- **Exercise prompt**:
Below is some data. Retype exactly the lines starting at the one with "FAX：052-531-4098" and ending at the one with "株式会社豊正堂 All Rights Reserved".

- **Collected data**:
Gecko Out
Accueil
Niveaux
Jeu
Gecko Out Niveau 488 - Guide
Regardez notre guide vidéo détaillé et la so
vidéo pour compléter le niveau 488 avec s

---

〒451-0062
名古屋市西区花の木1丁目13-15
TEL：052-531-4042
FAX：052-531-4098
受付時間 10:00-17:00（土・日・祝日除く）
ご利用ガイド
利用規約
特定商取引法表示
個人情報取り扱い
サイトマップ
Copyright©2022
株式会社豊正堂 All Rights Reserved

- **Reply to the task**:
FAX：052-531-4098
受付時間 10:00-17:00（土・日・祝日除く）
ご利用ガイド
利用規約
特定商取引法表示
個人情報取り扱い
サイトマップ
Copyright©2022
株式会社豊正堂 All Rights Reserved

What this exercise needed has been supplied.